PROBLEM REQUIREMENTS: In the data below, find every line with the string "accès" and pull it out.

-- Opening Marker --

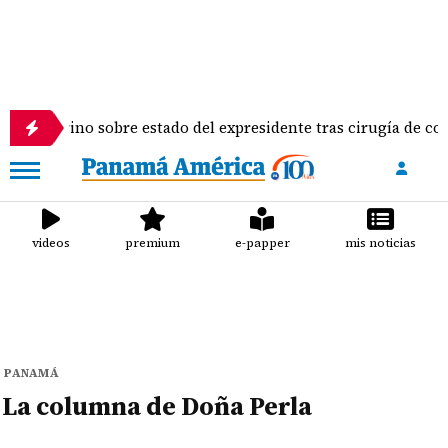
do Vallarino sobre estado del expresidente tras cirugía de colu
videos
premium
e-papper
mis noticias
PANAMÁ
La columna de Doña Perla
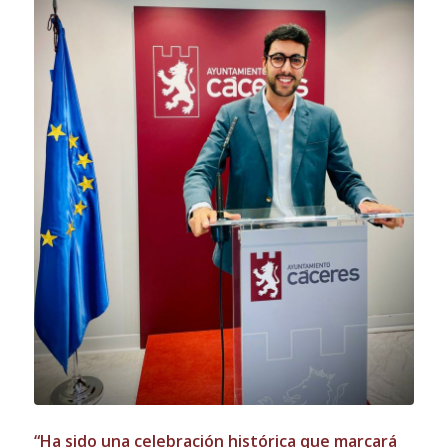
“Ha sido una celebración histórica que marcará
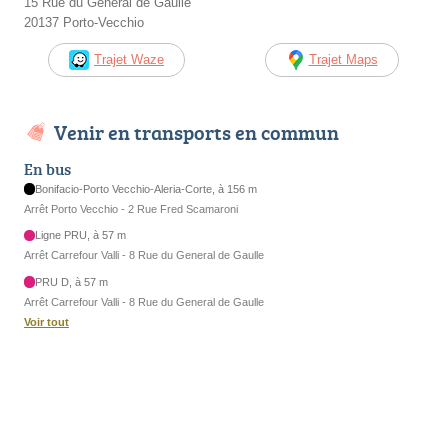
15 Rue du Général de Gaulle
20137 Porto-Vecchio
Trajet Waze
Trajet Maps
Venir en transports en commun
En bus
Bonifacio-Porto Vecchio-Aleria-Corte, à 156 m
Arrêt Porto Vecchio - 2 Rue Fred Scamaroni
Ligne PRU, à 57 m
Arrêt Carrefour Valli - 8 Rue du General de Gaulle
PRU D, à 57 m
Arrêt Carrefour Valli - 8 Rue du General de Gaulle
Voir tout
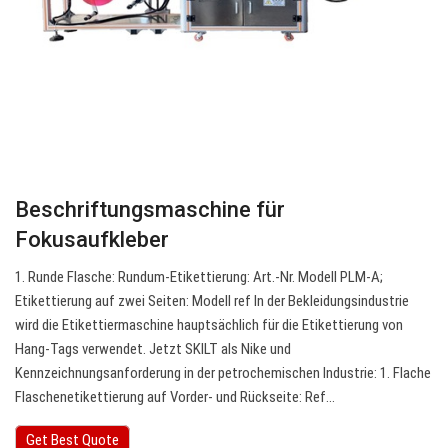
Beschriftungsmaschine für
Fokusaufkleber
1. Runde Flasche: Rundum-Etikettierung: Art.-Nr. Modell PLM-A;
Etikettierung auf zwei Seiten: Modell ref In der Bekleidungsindustrie
wird die Etikettiermaschine hauptsächlich für die Etikettierung von
Hang-Tags verwendet. Jetzt SKILT als Nike und
Kennzeichnungsanforderung in der petrochemischen Industrie: 1. Flache
Flaschenetikettierung auf Vorder- und Rückseite: Ref…
Get Best Quote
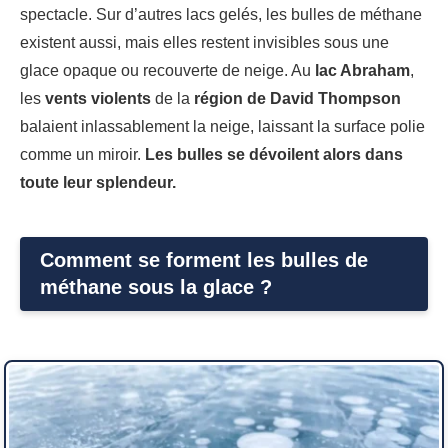
spectacle. Sur d’autres lacs gelés, les bulles de méthane
existent aussi, mais elles restent invisibles sous une
glace opaque ou recouverte de neige. Au
lac Abraham
,
les
vents violents
de la
région de David Thompson
balaient inlassablement la neige, laissant la surface polie
comme un miroir.
Les bulles se dévoilent alors dans
toute leur splendeur.
Comment se forment les bulles de
méthane sous la glace ?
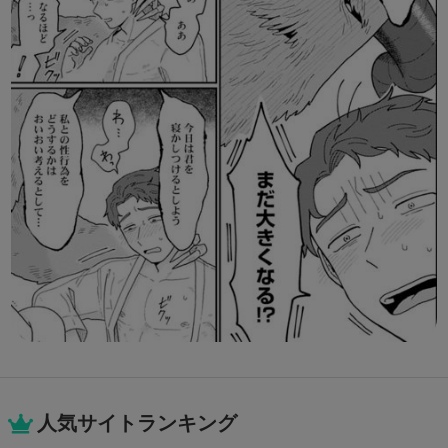
人気サイトランキング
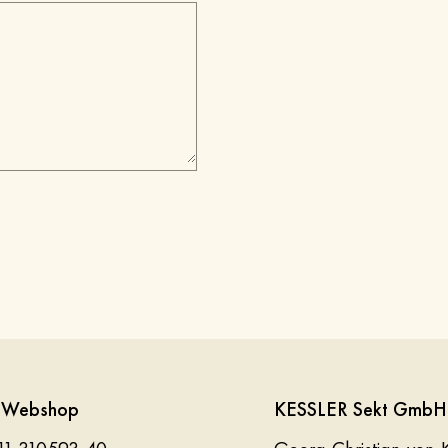
t Webshop
KESSLER Sekt GmbH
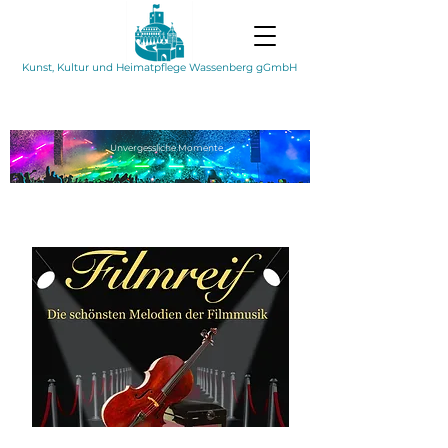
Kunst, Kultur und Heimatpflege Wassenberg gGmbH
Unvergessliche
Momente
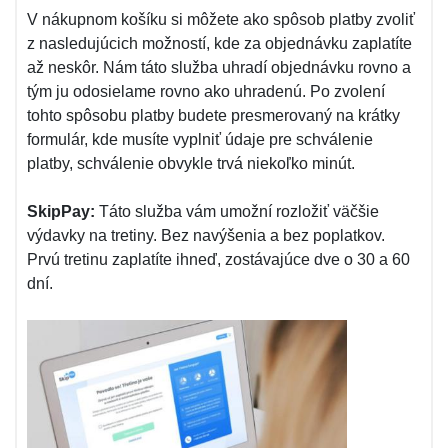
V nákupnom košíku si môžete ako spôsob platby zvoliť
z nasledujúcich možností, kde za objednávku zaplatíte
až neskôr. Nám táto služba uhradí objednávku rovno a
tým ju odosielame rovno ako uhradenú. Po zvolení
tohto spôsobu platby budete presmerovaný na krátky
formulár, kde musíte vyplniť údaje pre schválenie
platby, schválenie obvykle trvá niekoľko minút.
SkipPay:
Táto služba vám umožní rozložiť väčšie
výdavky na tretiny. Bez navýšenia a bez poplatkov.
Prvú tretinu zaplatíte ihneď, zostávajúce dve o 30 a 60
dní.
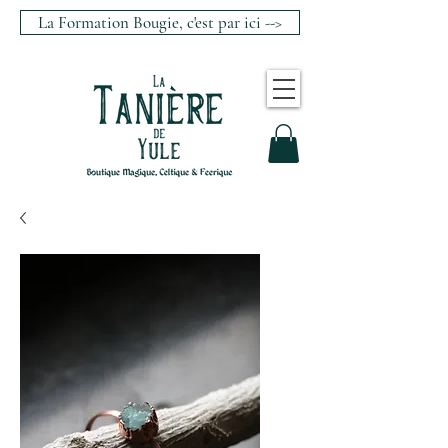
La Formation Bougie, c'est par ici -->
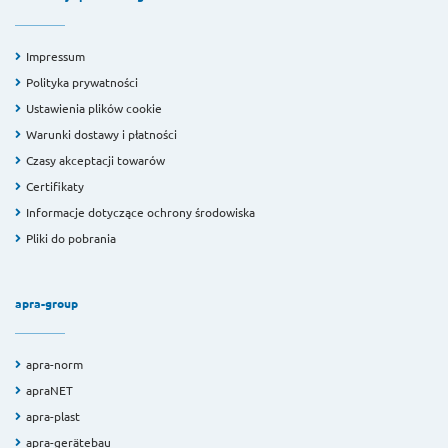
Impressum
Polityka prywatności
Ustawienia plików cookie
Warunki dostawy i płatności
Czasy akceptacji towarów
Certifikaty
Informacje dotyczące ochrony środowiska
Pliki do pobrania
apra-group
apra-norm
apraNET
apra-plast
apra-gerätebau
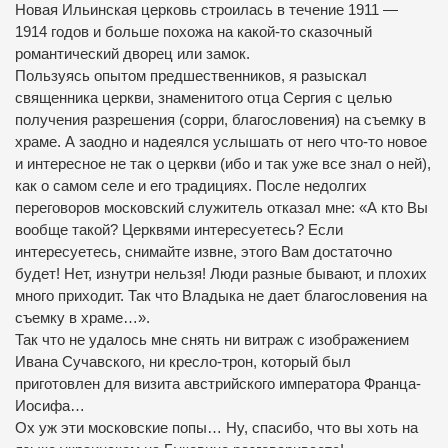
Новая Ильинская церковь строилась в течение 1911 —
1914 годов и больше похожа на какой-то сказочный
романтический дворец или замок.
Пользуясь опытом предшественников, я разыскал
священника церкви, знаменитого отца Сергия с целью
получения разрешения (сорри, благословения) на съемку в
храме. А заодно и надеялся услышать от него что-то новое
и интересное не так о церкви (ибо и так уже все знал о ней),
как о самом селе и его традициях. После недолгих
переговоров московский служитель отказал мне: «А кто Вы
вообще такой? Церквями интересуетесь? Если
интересуетесь, снимайте извне, этого Вам достаточно
будет! Нет, изнутри нельзя! Люди разные бывают, и плохих
много приходит. Так что Владыка не дает благословения на
съемку в храме…».
Так что не удалось мне снять ни витраж с изображением
Ивана Сучавского, ни кресло-трон, который был
приготовлен для визита австрийского императора Франца-
Иосифа…
Ох уж эти московские попы… Ну, спасибо, что вы хоть на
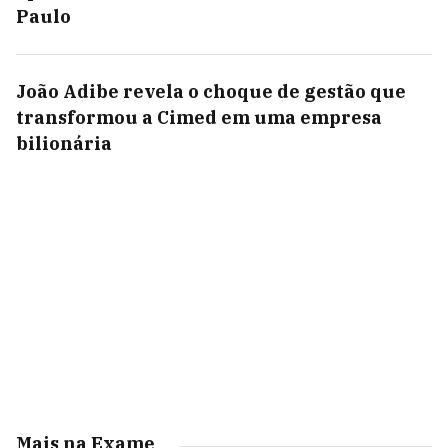
Paulo
João Adibe revela o choque de gestão que
transformou a Cimed em uma empresa
bilionária
Mais na Exame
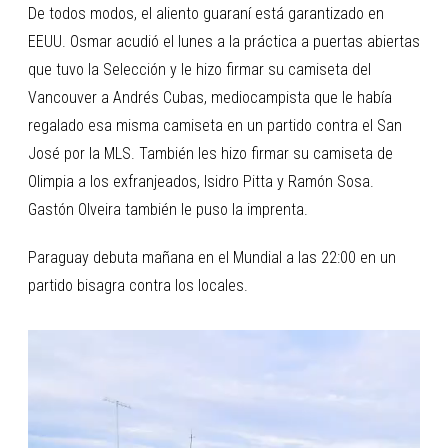
De todos modos, el aliento guaraní está garantizado en
EEUU. Osmar acudió el lunes a la práctica a puertas abiertas
que tuvo la Selección y le hizo firmar su camiseta del
Vancouver a Andrés Cubas, mediocampista que le había
regalado esa misma camiseta en un partido contra el San
José por la MLS. También les hizo firmar su camiseta de
Olimpia a los exfranjeados, Isidro Pitta y Ramón Sosa.
Gastón Olveira también le puso la imprenta.
Paraguay debuta mañana en el Mundial a las 22:00 en un
partido bisagra contra los locales.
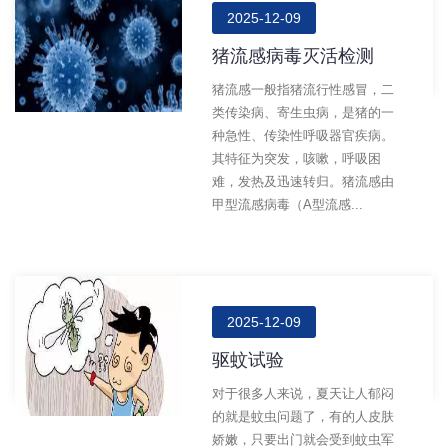
2025-12-09
猪流感病毒灭活检测
猪流感一般指猪流行性感冒，二
类传染病、寄生虫病，是猪的一
种急性、传染性呼吸器官疾病。
其特征为突发，咳嗽，呼吸困
难，发热及迅速转归。猪流感由
甲型流感病毒（A型流感...
2025-12-09
驱蚊试验
对于很多人来说，夏天让人郁闷
的就是蚊虫问题了，有的人皮肤
娇嫩，只要出门就会受到蚊虫军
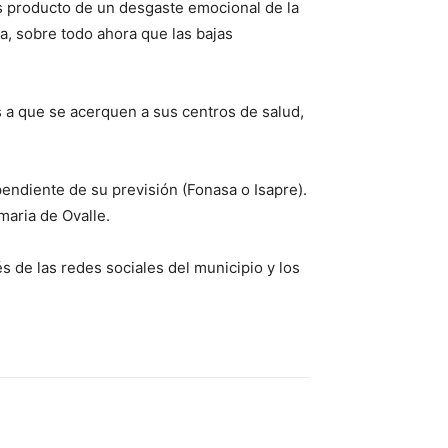
ras producto de un desgaste emocional de la
a, sobre todo ahora que las bajas
os a que se acerquen a sus centros de salud,
endiente de su previsión (Fonasa o Isapre).
maria de Ovalle.
 de las redes sociales del municipio y los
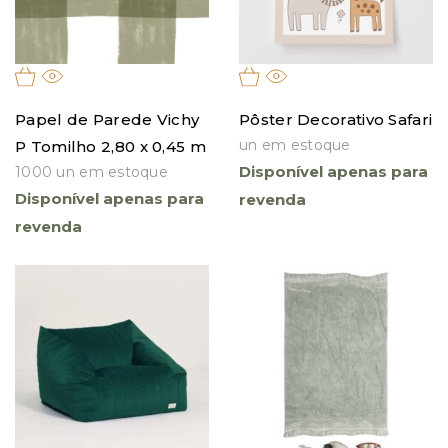
Papel de Parede Vichy
Pôster Decorativo Safari
un em estoque
P Tomilho 2,80 x 0,45 m
Disponível apenas para
1000 un em estoque
Disponível apenas para
revenda
revenda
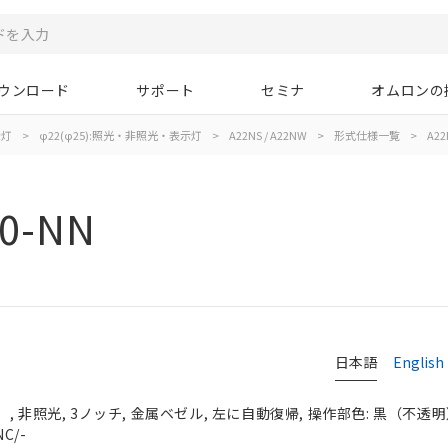
ウンロード
サポート
セミナ
オムロンの
示灯
>
φ22(φ25):照光・非照光・表示灯
>
A22NS / A22NW
>
形式仕様一覧
>
A22
0-NN
日本語
English
 非照光, 3ノッチ, 金属ベゼル, 左に自動復帰, 操作部色: 黒（不透明）, 
C/-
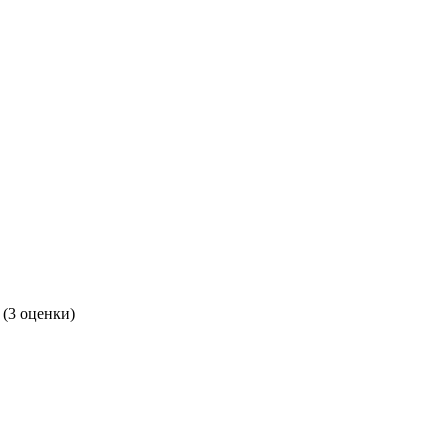
(3 оценки)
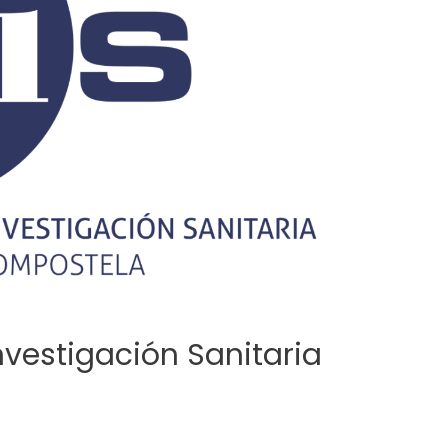
 Investigación Sanitaria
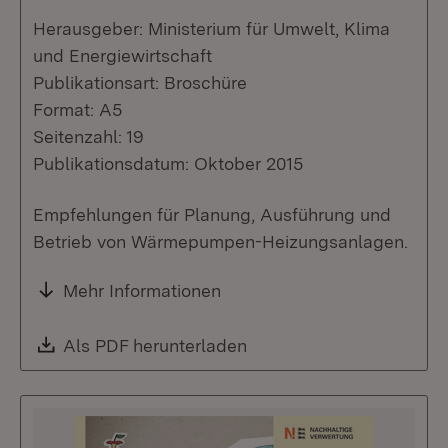
Herausgeber: Ministerium für Umwelt, Klima
und Energiewirtschaft
Publikationsart: Broschüre
Format: A5
Seitenzahl: 19
Publikationsdatum: Oktober 2015
Empfehlungen für Planung, Ausführung und
Betrieb von Wärmepumpen-Heizungsanlagen.
Mehr Informationen
Download:
Als PDF herunterladen
(Öffnet in neuem Fenste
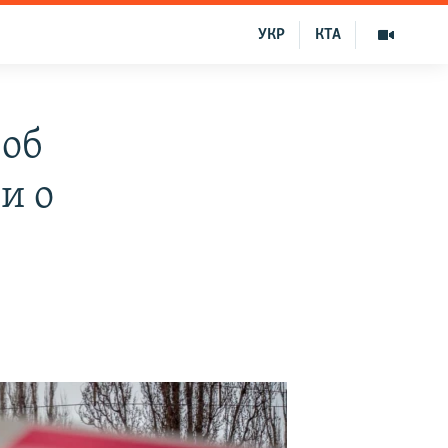
УКР
КТА
 об
и о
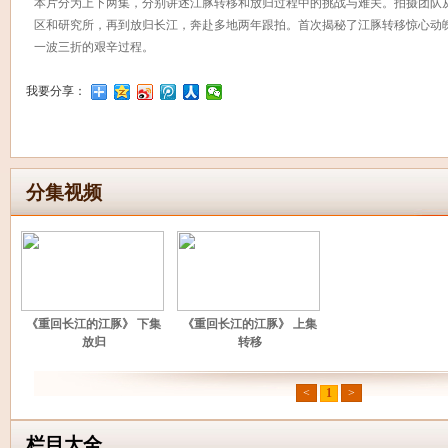
本片分为上下两集，分别讲述江豚转移和放归过程中的挑战与难关。拍摄团队
区和研究所，再到放归长江，奔赴多地两年跟拍。首次揭秘了江豚转移惊心动
一波三折的艰辛过程。
我要分享：
分集视频
《重回长江的江豚》 下集
《重回长江的江豚》 上集
放归
转移
<
1
>
栏目大全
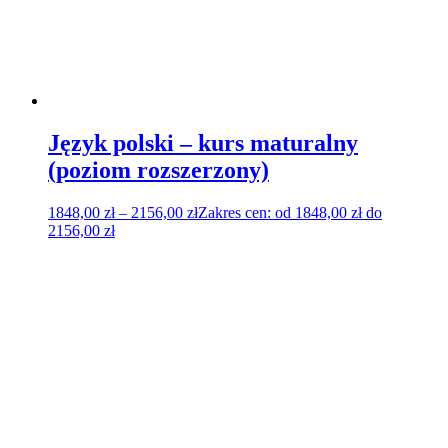
Język polski – kurs maturalny
(poziom rozszerzony)
1848,00
zł
–
2156,00
zł
Zakres cen: od 1848,00 zł do
2156,00 zł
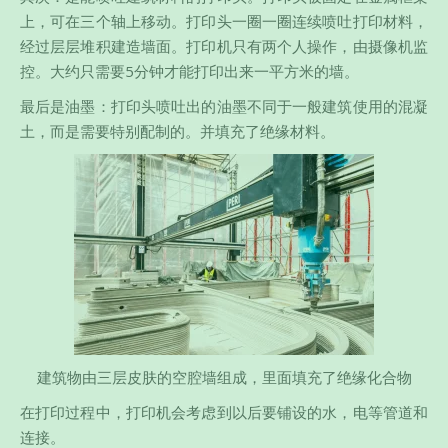
上，可在三个轴上移动。打印头一圈一圈连续喷吐打印材料，
经过层层堆积建造墙面。打印机只有两个人操作，由摄像机监
控。大约只需要5分钟才能打印出来一平方米的墙。
最后是油墨：打印头喷吐出的油墨不同于一般建筑使用的混凝
土，而是需要特别配制的。并填充了绝缘材料。
建筑物由三层皮肤的空腔墙组成，里面填充了绝缘化合物
在打印过程中，打印机会考虑到以后要铺设的水，电等管道和
连接。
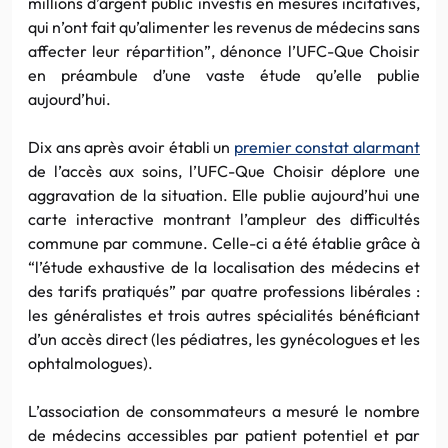
millions d’argent public investis en mesures incitatives,
qui n’ont fait qu’alimenter les revenus de médecins sans
affecter leur répartition”, dénonce l’UFC-Que Choisir
en préambule d’une vaste étude qu’elle publie
aujourd’hui.
Dix ans après avoir établi un
premier constat alarmant
de l’accès aux soins, l’UFC-Que Choisir déplore une
aggravation de la situation. Elle publie aujourd’hui une
carte interactive montrant l’ampleur des difficultés
commune par commune. Celle-ci a été établie grâce à
“l’étude exhaustive de la localisation des médecins et
des tarifs pratiqués” par quatre professions libérales :
les généralistes et trois autres spécialités bénéficiant
d’un accès direct (les pédiatres, les gynécologues et les
ophtalmologues).
L’association de consommateurs a mesuré le nombre
de médecins accessibles par patient potentiel et par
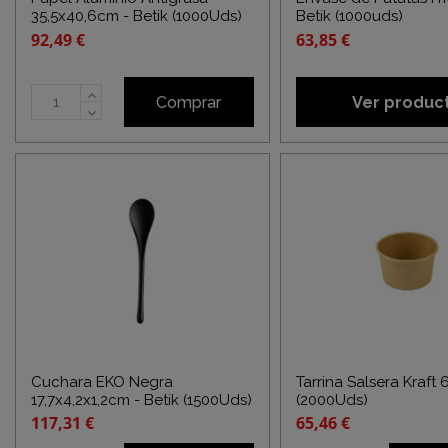
35,5x40,6cm - Betik (1000Uds)
Betik (1000uds)
92,49 €
63,85 €
Comprar
Ver produc
Cuchara EKO Negra
Tarrina Salsera Kraft
17,7x4,2x1,2cm - Betik (1500Uds)
(2000Uds)
117,31 €
65,46 €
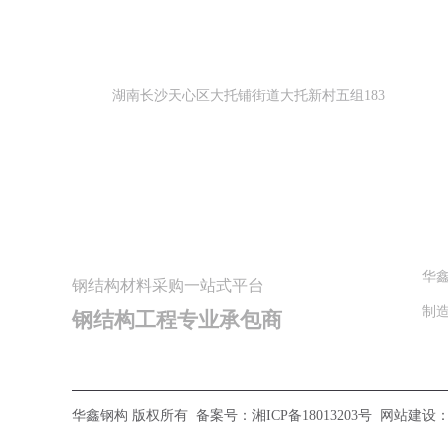
地址
湖南长沙天心区大托铺街道大托新村五组183
湖
华
钢结构材料采购一站式平台
制
钢结构工程专业承包商
华鑫钢构 版权所有
备案号：
湘ICP备18013203号
网站建设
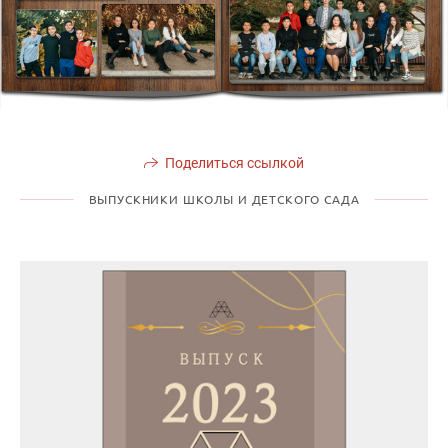
Поделиться ссылкой
ВЫПУСКНИКИ ШКОЛЫ И ДЕТСКОГО САДА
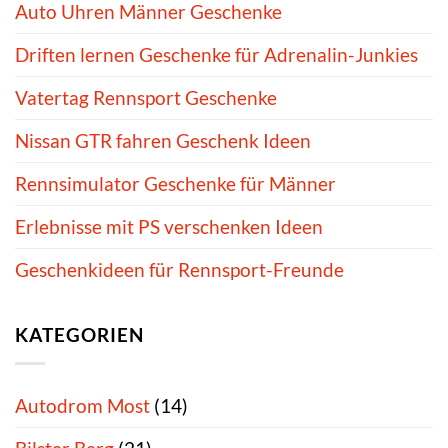
Auto Uhren Männer Geschenke
Driften lernen Geschenke für Adrenalin-Junkies
Vatertag Rennsport Geschenke
Nissan GTR fahren Geschenk Ideen
Rennsimulator Geschenke für Männer
Erlebnisse mit PS verschenken Ideen
Geschenkideen für Rennsport-Freunde
KATEGORIEN
Autodrom Most
(14)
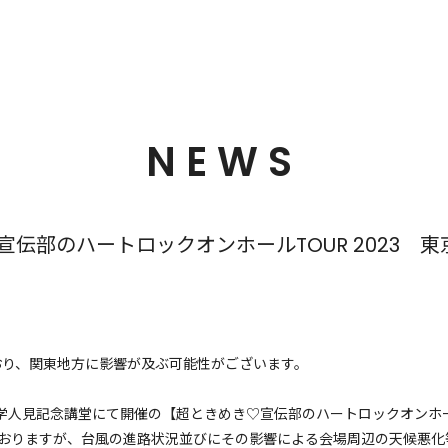
NEWS
宣伝部のハートロックオンホールTOUR 2023 東
おり、関東地方に影響が及ぶ可能性がございます。
人見記念講堂にて開催の【超ときめき♡宣伝部のハートロックオンホールT
ておりますが、台風の進路状況並びにその影響による会場周辺の天候悪化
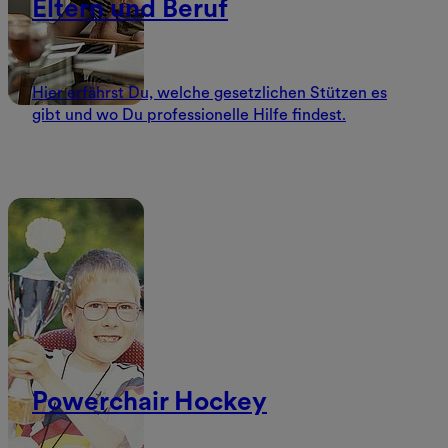
Eltern und Beruf
Hier erfährst Du, welche gesetzlichen Stützen es
gibt und wo Du professionelle Hilfe findest.
Powerchair Hockey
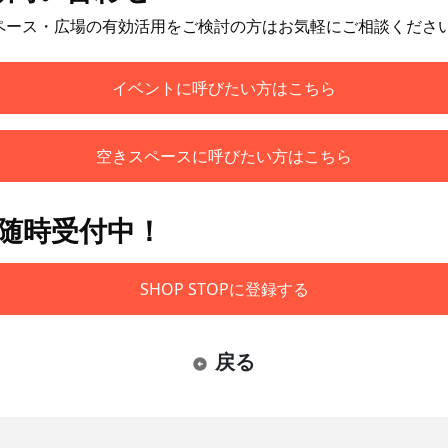
ペース・広場の有効活用をご検討の方はお気軽にご相談くださ
イベントに呼びたい方はこちら
空きスペースに呼びたい方はこちら
も随時受付中！
SHOP STOPに登録する
戻る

-- Closing Marker --

ANSWER SECTION:
de l’accès aux soins, l’UFC-Que Choisir déplore une
d’un accès direct (les pédiatres, les gynécologues et les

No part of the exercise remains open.